Characterization of the Substituted N-Triazole Oxindole TROX-1, a Small-Molecule, State-Dependent Inhibitor of Cav2 Calcium Channels

Biological, genetic, and clinical evidence provide validation for N-type calcium channels (CaV2.2) as therapeutic targets for chronic pain. A state-dependent CaV2.2 inhibitor may provide an improved therapeutic window over ziconotide, the peptidyl CaV2.2 inhibitor used clinically. Supporting this notion, we recently reported that in preclinical models, the state-dependent CaV2 inhibitor (3R)-5-(3-chloro-4-fluorophenyl)-3-methyl-3-(pyrimidin-5-ylmethyl)-1-(1H-1,2,4-triazol-3-yl)-1,3-dihydro-2H-indol-2-one (TROX-1) has an improved therapeutic window compared with ziconotide. Here we characterize TROX-1 inhibition of Cav2.2 channels in more detail. When channels are biased toward open/inactivated states by depolarizing the membrane potential under voltage-clamp electrophysiology, TROX-1 inhibits CaV2.2 channels with an IC50of 0.11 μM. The voltage dependence of CaV2.2 inhibition was examined using automated electrophysiology. TROX-1 IC50values were 4.2, 0.90, and 0.36 μM at −110, −90, and −70 mV, respectively. TROX-1 displayed use-dependent inhibition of CaV2.2 with a 10-fold IC50separation between first (27 μM) and last (2.7 μM) pulses in a train. In a fluorescence-based calcium influx assay, TROX-1 inhibited CaV2.2 channels with an IC50of 9.5 μM under hyperpolarized conditions and 0.69 μM under depolarized conditions. Finally, TROX-1 potency was examined across the CaV2 subfamily.
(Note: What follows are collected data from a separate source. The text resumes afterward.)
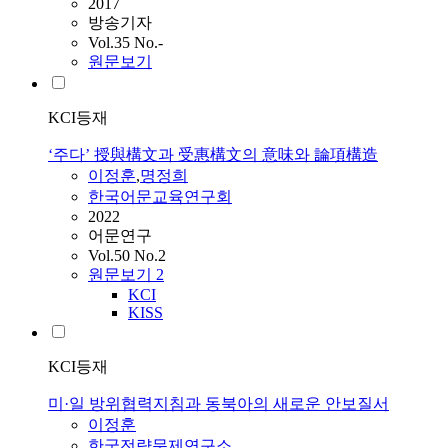
2017
방송기자
Vol.35 No.-
원문보기
KCI등재
‘주다’ 授與構文과 受惠構文의 意味와 論項構造
이정훈
,
명정희
한국어문교육연구회
2022
어문연구
Vol.50 No.2
원문보기
2
KCI
KISS
KCI등재
미·일 방위협력지침과 동북아의 새로운 안보질서
이정훈
한국전략문제연구소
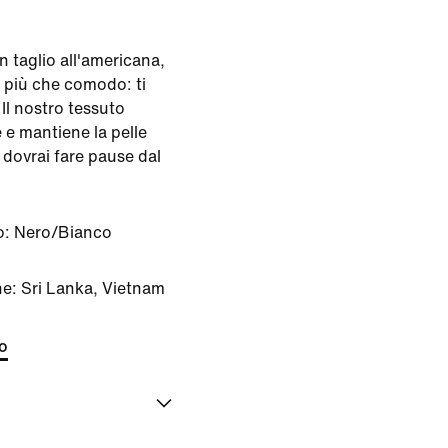
 taglio all'americana,
 più che comodo: ti
 Il nostro tessuto
 e mantiene la pelle
 dovrai fare pause dal
o:
Nero/Bianco
ne: Sri Lanka, Vietnam
to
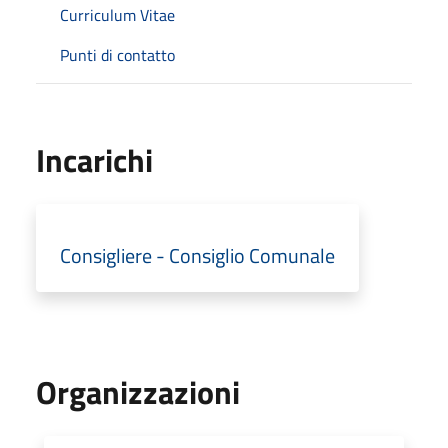
Curriculum Vitae
Punti di contatto
Incarichi
Consigliere - Consiglio Comunale
Organizzazioni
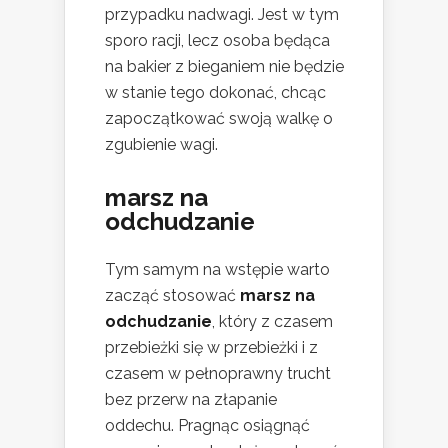
przypadku nadwagi. Jest w tym
sporo racji, lecz osoba będąca
na bakier z bieganiem nie będzie
w stanie tego dokonać, chcąc
zapoczątkować swoją walkę o
zgubienie wagi.
marsz na
odchudzanie
Tym samym na wstępie warto
zacząć stosować
marsz na
odchudzanie
, który z czasem
przebieżki się w przebieżki i z
czasem w pełnoprawny trucht
bez przerw na złapanie
oddechu. Pragnąc osiągnąć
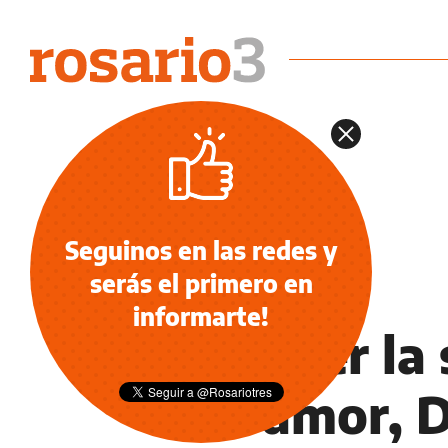
Seguinos en las redes y
serás el primero en
OCIO
informarte!
Tras ver la
del amor, D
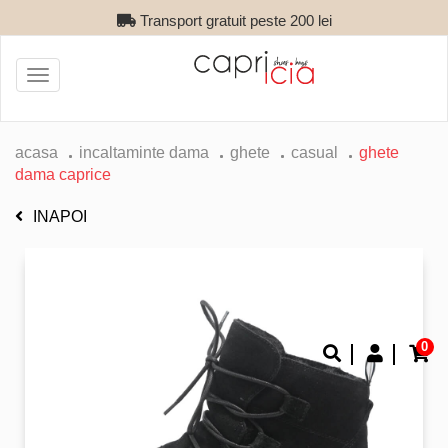
Transport gratuit peste 200 lei
Toggle
navigation
acasa
incaltaminte dama
ghete
casual
ghete
dama caprice
INAPOI
0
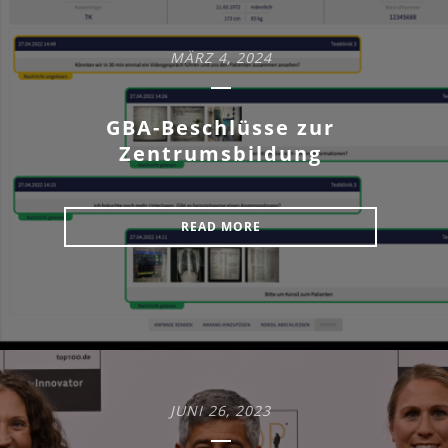
MÄRZ 4, 2024
GBA-Beschlüsse zur
Zentrumsbildung
READ MORE
JUNI 26, 2023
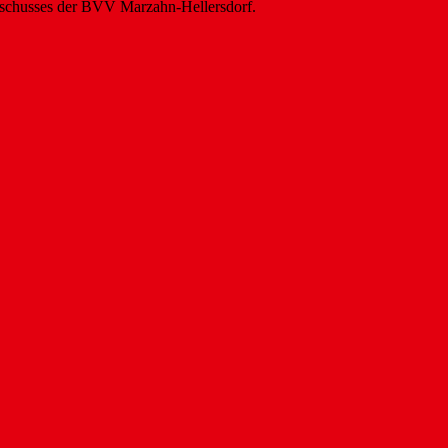
usschusses der BVV Marzahn-Hellersdorf.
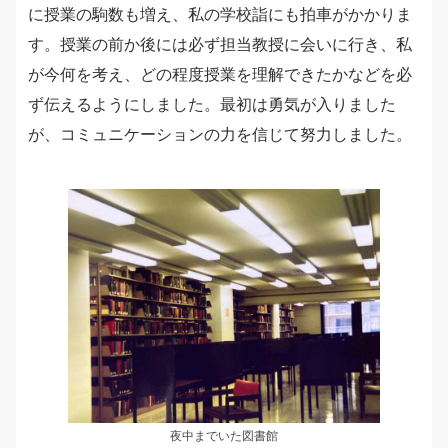
に授業の駒数も増え、私の学校詣にも拍車がかかりま
す。授業の前か後には必ず担当教授に会いに行き、私
が今何を考え、どの程度授業を理解できたかなどを必
ず伝えるようにしました。最初は勇気が入りました
が、コミュニケーションの力を信じて努力しました。
夜中までいた図書館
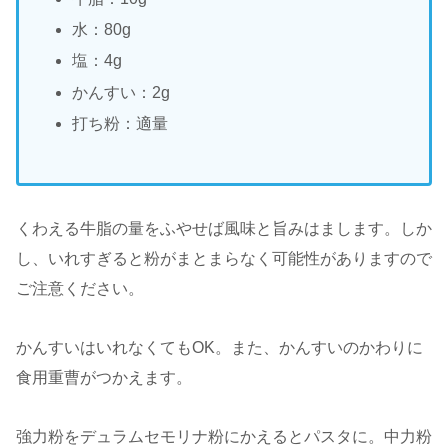
水：80g
塩：4g
かんすい：2g
打ち粉：適量
くわえる牛脂の量をふやせば風味と旨みはまします。しか
し、いれすぎると粉がまとまらなく可能性がありますので
ご注意ください。
かんすいはいれなくてもOK。また、かんすいのかわりに
食用重曹がつかえます。
強力粉をデュラムセモリナ粉にかえるとパスタに。中力粉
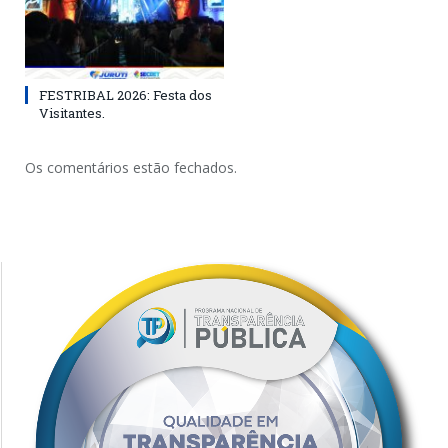
FESTRIBAL 2026: Festa dos
Visitantes.
Os comentários estão fechados.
Depolarized IC50values were 0.29, 0.19, and 0.28 μM by manual electrophysiology using matched conditions and 1.8, 0.69, and 1.1 μM by calcium influx for CaV2.1, CaV2.2, and CaV2.3, respectively. Together, these in vitro data support the idea that a state-dependent, non–subtype-selective CaV2 channel inhibitor can achieve an improved therapeutic window over the relatively state-independent CaV2.2-selective inhibitor ziconotide in preclinical models of chronic pain.